§ **Assignment**: Each line of the data needs to be transcribed exactly.
▶
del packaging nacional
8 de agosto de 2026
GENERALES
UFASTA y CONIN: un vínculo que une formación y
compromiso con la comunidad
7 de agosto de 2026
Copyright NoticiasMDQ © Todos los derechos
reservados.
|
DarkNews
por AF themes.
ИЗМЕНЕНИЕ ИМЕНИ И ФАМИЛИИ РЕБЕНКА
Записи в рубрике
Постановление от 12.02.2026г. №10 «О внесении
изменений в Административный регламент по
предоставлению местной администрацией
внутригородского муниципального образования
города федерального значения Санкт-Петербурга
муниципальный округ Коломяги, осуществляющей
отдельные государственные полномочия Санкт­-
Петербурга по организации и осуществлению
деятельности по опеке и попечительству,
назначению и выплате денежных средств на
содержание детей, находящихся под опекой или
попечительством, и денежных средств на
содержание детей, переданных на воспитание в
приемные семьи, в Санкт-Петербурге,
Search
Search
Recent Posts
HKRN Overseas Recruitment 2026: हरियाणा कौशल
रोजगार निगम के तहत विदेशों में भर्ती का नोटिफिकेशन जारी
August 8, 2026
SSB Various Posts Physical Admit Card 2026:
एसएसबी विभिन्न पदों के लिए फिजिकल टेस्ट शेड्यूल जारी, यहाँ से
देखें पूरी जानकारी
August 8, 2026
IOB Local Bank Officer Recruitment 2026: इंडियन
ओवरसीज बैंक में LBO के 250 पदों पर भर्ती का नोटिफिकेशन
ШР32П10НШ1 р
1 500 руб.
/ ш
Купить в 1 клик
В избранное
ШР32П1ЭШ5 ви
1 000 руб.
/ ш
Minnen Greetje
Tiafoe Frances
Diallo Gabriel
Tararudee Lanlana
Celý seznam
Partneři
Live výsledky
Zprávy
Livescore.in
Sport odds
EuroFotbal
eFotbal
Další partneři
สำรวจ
◀
§ **Exercise answer**:
del packaging nacional
8 de agosto de 2026
GENERALES
UFASTA y CONIN: un vínculo que une formación y
compromiso con la comunidad
7 de agosto de 2026
Copyright NoticiasMDQ © Todos los derechos
reservados.
|
DarkNews
por AF themes.
ИЗМЕНЕНИЕ ИМЕНИ И ФАМИЛИИ РЕБЕНКА
Записи в рубрике
Постановление от 12.02.2026г. №10 «О внесении
изменений в Административный регламент по
предоставлению местной администрацией
внутригородского муниципального образования
города федерального значения Санкт-Петербурга
муниципальный округ Коломяги, осуществляющей
отдельные государственные полномочия Санкт­-
Петербурга по организации и осуществлению
деятельности по опеке и попечительству,
назначению и выплате денежных средств на
содержание детей, находящихся под опекой или
попечительством, и денежных средств на
содержание детей, переданных на воспитание в
приемные семьи, в Санкт-Петербурге,
Search
Search
Recent Posts
HKRN Overseas Recruitment 2026: हरियाणा कौशल
रोजगार निगम के तहत विदेशों में भर्ती का नोटिफिकेशन जारी
August 8, 2026
SSB Various Posts Physical Admit Card 2026:
एसएसबी विभिन्न पदों के लिए फिजिकल टेस्ट शेड्यूल जारी, यहाँ से
देखें पूरी जानकारी
August 8, 2026
IOB Local Bank Officer Recruitment 2026: इंडियन
ओवरसीज बैंक में LBO के 250 पदों पर भर्ती का नोटिफिकेशन
ШР32П10НШ1 р
1 500 руб.
/ ш
Купить в 1 клик
В избранное
ШР32П1ЭШ5 ви
1 000 руб.
/ ш
Minnen Greetje
Tiafoe Frances
Diallo Gabriel
Tararudee Lanlana
Celý seznam
Partneři
Live výsledky
Zprávy
Livescore.in
Sport odds
EuroFotbal
eFotbal
Další partneři
สำรวจ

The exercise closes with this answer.